L'Alliance pour la Réconciliation, la Démocratie et la République se compose :
- de la Convention démocratique et sociale (CDS) de l'ancien président de la République (1993-1996), M. Mahamane Ousmane ;
- du Mouvement national pour la Société de développement (MNSD) du chef de file de l'opposition, M. Seyni Oumarou ;
- du parti LUMANA présidé par M. Hama Amadou, président de l'Assemblée nationale aujourd'hui réfugié en France et que la délégation a pu rencontrer à Paris quelques semaines après son retour.
Lors de cet entretien, l'ancien président de la République a dénoncé l'action du Président Issoufou, estimant qu'il mène une politique contraire aux principes démocratiques. Il a déploré l'instabilité institutionnelle chronique de son pays. Il a ainsi considéré que la séparation des pouvoirs n'était plus respectée et rappelé que la justice « en principe doit rendre des décisions équitables au nom du peuple et non du prince ! » . Il a également contesté les avis rendus par la Cour constitutionnelle. M. Mahamane Ousmane s'insurge donc contre cette pratique alimentée par le régime du président Issoufou, selon lui, et « totalement inconcevable dans une démocratie » , où l'on peut basculer d'un camp à l'autre, sans être exclu de son parti d'origine et avec l'aval des tribunaux judiciaires. Il s'est ainsi interrogé sur la double appartenance au gouvernement et à l'opposition de plusieurs personnalités politiques, qui lui paraît impossible.

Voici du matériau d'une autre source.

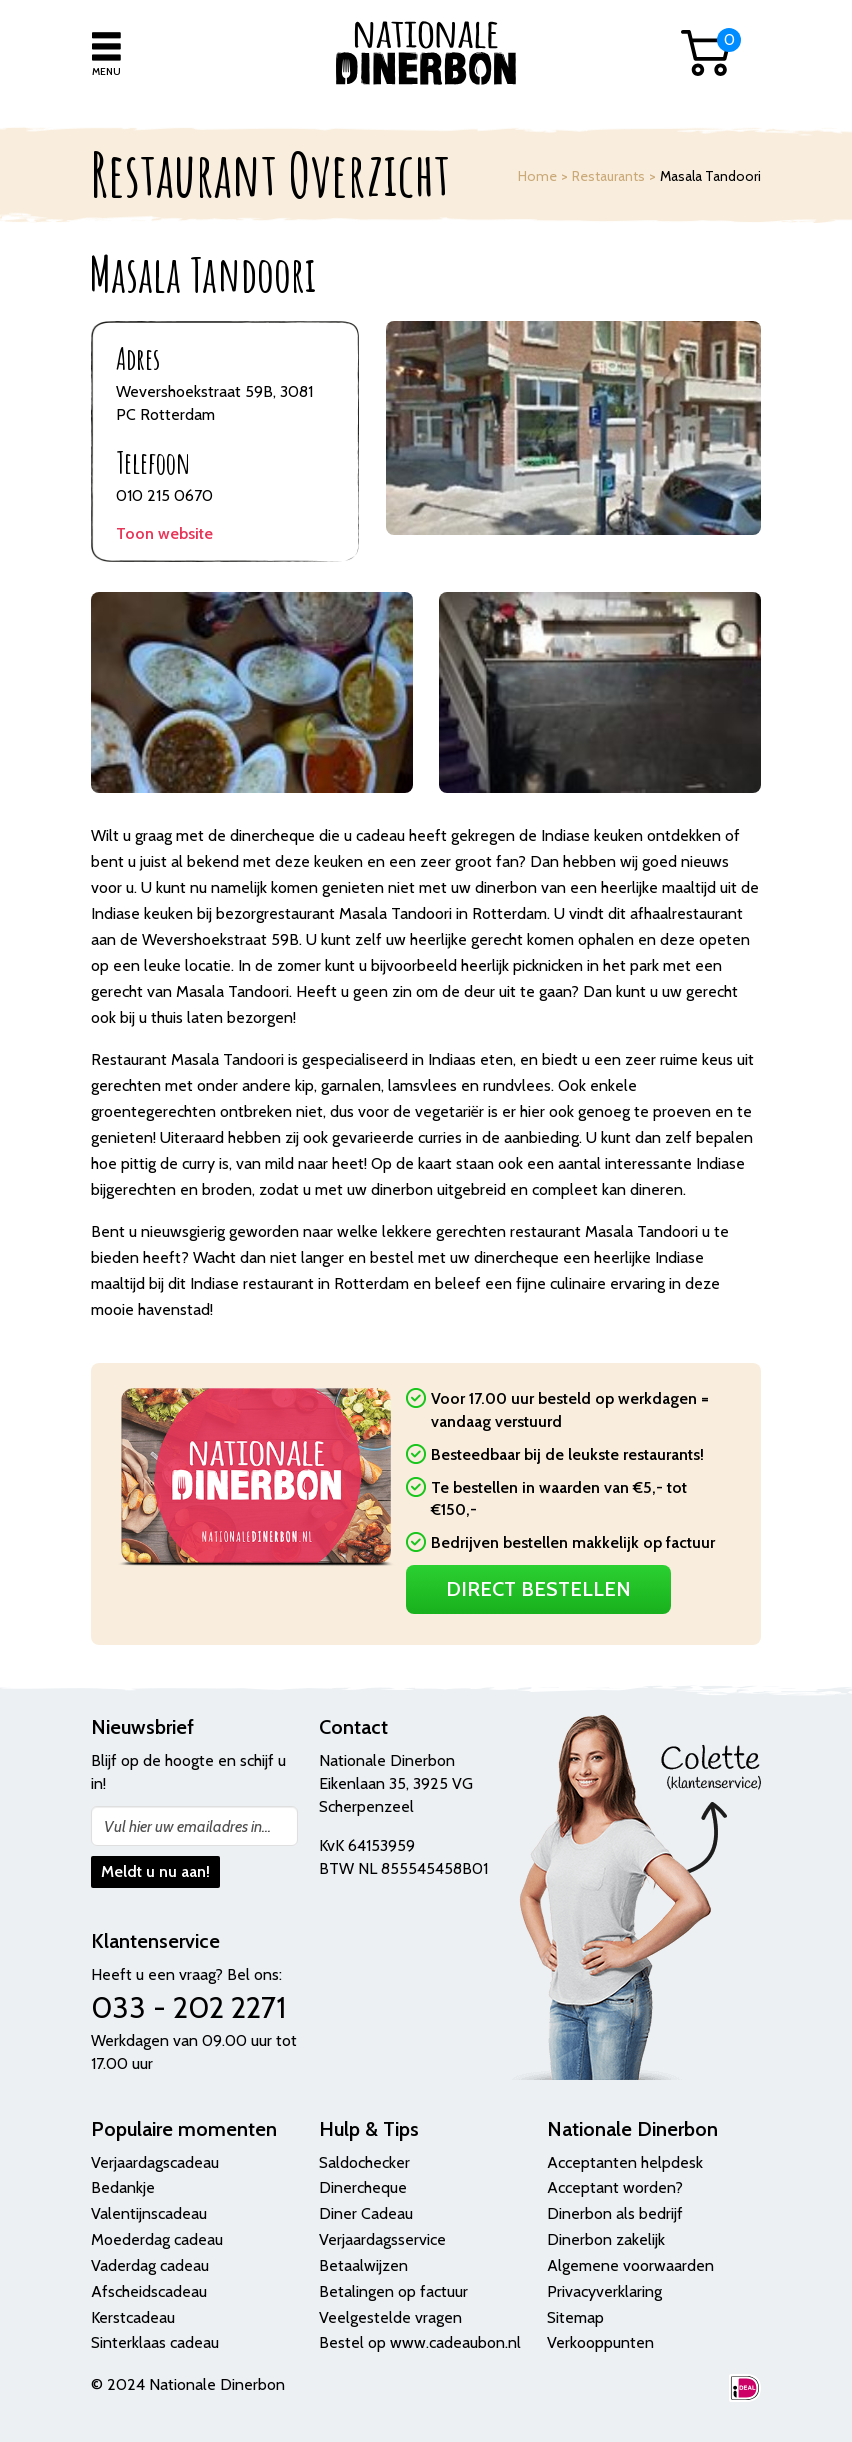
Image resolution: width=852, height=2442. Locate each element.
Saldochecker (364, 2162)
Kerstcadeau (133, 2317)
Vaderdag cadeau (150, 2265)
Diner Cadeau (366, 2213)
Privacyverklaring (604, 2291)
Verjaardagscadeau (155, 2162)
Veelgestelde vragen (390, 2317)
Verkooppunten (600, 2342)
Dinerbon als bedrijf (615, 2213)
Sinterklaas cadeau (155, 2342)
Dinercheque (363, 2187)
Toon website (164, 533)
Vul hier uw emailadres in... (187, 1826)
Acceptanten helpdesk (625, 2162)
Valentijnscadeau (149, 2213)
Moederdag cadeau (157, 2239)
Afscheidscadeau (149, 2291)
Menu (106, 71)
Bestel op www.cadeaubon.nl (420, 2342)
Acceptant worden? (615, 2187)
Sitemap (575, 2317)
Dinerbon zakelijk (606, 2239)
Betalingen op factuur (393, 2291)
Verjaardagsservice (382, 2239)
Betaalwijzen (363, 2265)
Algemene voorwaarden (630, 2265)
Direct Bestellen (538, 1589)
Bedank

Questionné sur ce point, le Premier ministre a déclaré à la délégation sénatoriale que la voie pacifique permettait de sortir de cette crise parlementaire et que « ces piques au niveau du Parlement » étaient des épiphénomènes qui ne compromettaient pas la vigueur de la démocratie nigérienne.
Suite à ces différents entretiens, la délégation sénatoriale ne peut qu'être extrêmement préoccupée par la situation politique du Niger et par les incertitudes qui pèsent sur le fonctionnement démocratique des institutions. Plusieurs responsables des principaux partis d'opposition ont en effet été convoqués par la police judiciaire dans le cadre d'une procédure ouverte suite à la publication par l'ARDR d'un document intitulé « Livre blanc des institutions de la République ». Le groupe d'amitié sera particulièrement attentif à l'évolution du climat politique ainsi qu'au respect des règles et des principes démocratiques.

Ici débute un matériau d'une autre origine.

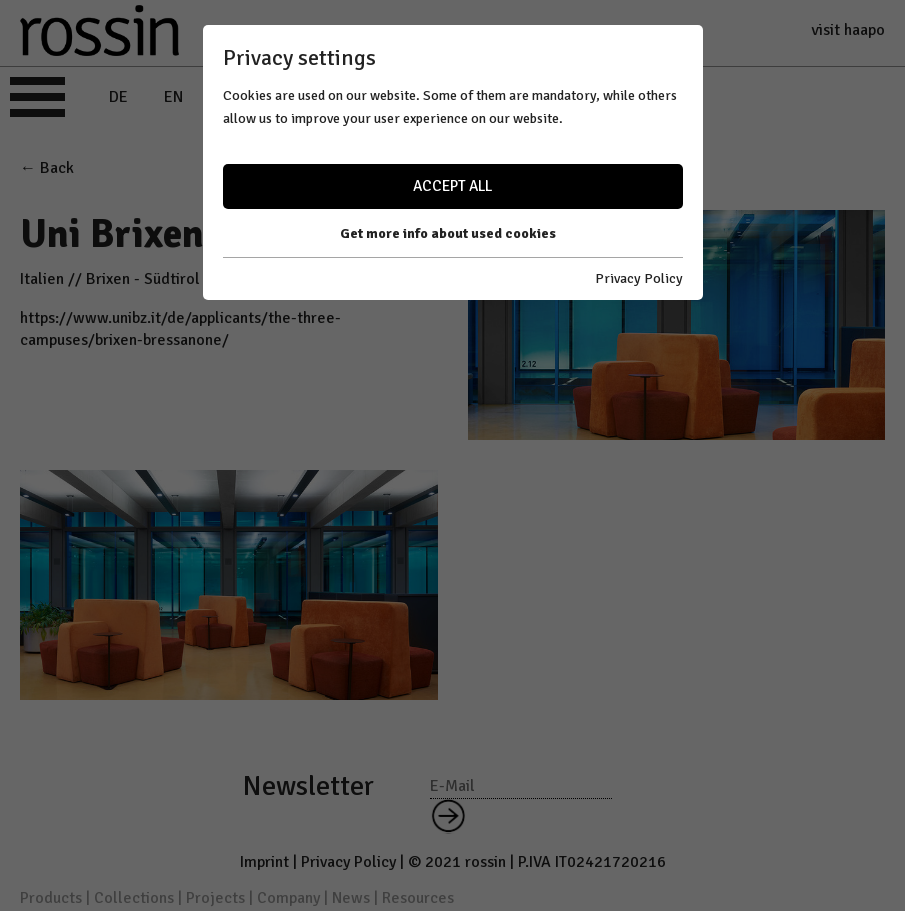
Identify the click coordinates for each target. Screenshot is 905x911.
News (351, 898)
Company (288, 898)
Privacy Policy (348, 862)
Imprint (264, 862)
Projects (215, 898)
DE (118, 97)
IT (225, 97)
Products (51, 898)
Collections (134, 898)
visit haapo (848, 30)
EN (173, 97)
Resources (418, 898)
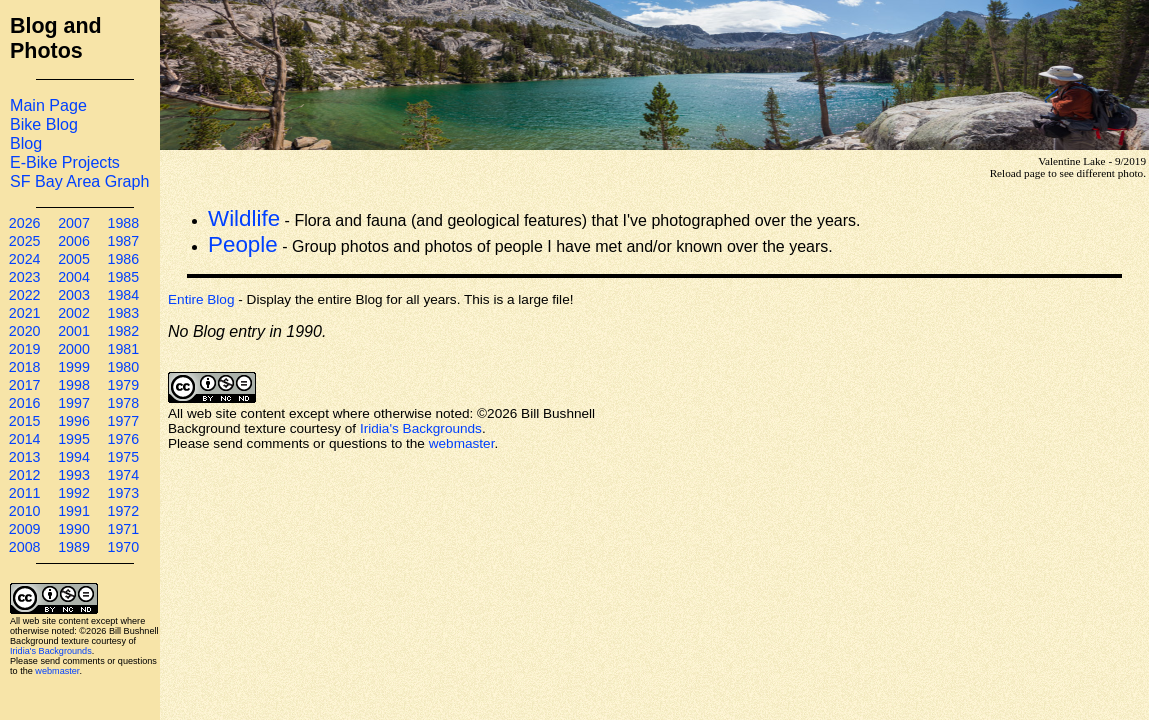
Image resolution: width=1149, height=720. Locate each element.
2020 (25, 331)
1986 (123, 259)
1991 (74, 511)
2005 (74, 259)
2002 (74, 313)
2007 (74, 223)
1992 (74, 493)
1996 (74, 421)
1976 (123, 439)
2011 (25, 493)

b) Le cas du Président de l'Assemblée nationale
Alors que la délégation du groupe d'amitié avait prévu de rencontrer le Président de l'Assemblée nationale lors de son déplacement au Niger, le départ précipité de celui-ci de son pays à la fin du mois d'août ne l'a pas permis.
M. Hama Amadou, alors Président de l'Assemblée nationale, a été mis en cause par la justice nigérienne dans un trafic présumé de nouveau-nés, le 27 août 2014, et a quitté le Niger pour le Burkina-Faso avant de se rendre finalement en France, où il vit actuellement. Le bureau du Parlement venait d'autoriser son audition dans le cadre de l'enquête, puis un conseil des ministres avait validé la demande d'arrestation. Le gouvernement nigérien réfute la thèse d'un « complot politique ».
Depuis, l'arrêt de la Cour constitutionnelle du 20 novembre 2014 a constaté la vacance du poste de président de l'Assemblée nationale et les députés ont procédé le 24 novembre à l'élection du député M. Amadou Salifou comme successeur de M. Hama Amadou par 71 voix pour sur 76 votants et sans la participation de l'opposition, qui a préféré quitter l'hémicycle.
Le procès en « supposition d'enfants » contre une vingtaine de prévenus s'est ouvert en janvier dernier, mais le tribunal correctionnel de Niamey s'est déclaré incompétent, aucune juridiction civile ne s'étant jusqu'alors prononcée sur la filiation des bébés concernés, et a décidé d'abandonner les poursuites à l'encontre des personnes accusées, dont M. Hama Amadou et son épouse. Le parquet ayant fait appel de cette décision, la cour d'appel devrait se prononcer en mars 2015.